*DATASET EXCERPT*

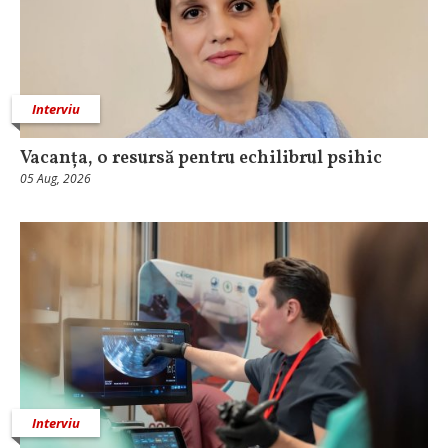
Interviu
Vacanța, o resursă pentru echilibrul psihic
05 Aug, 2026
Interviu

*WORK INSTRUCTIONS*
Your task is to reproduce exactly the lines from the one with "Vacanța, o resursă pentru echilibrul psihic" through the end of the listing. Both ends belong in the answer.

*RESPONSE*
Vacanța, o resursă pentru echilibrul psihic
05 Aug, 2026
Interviu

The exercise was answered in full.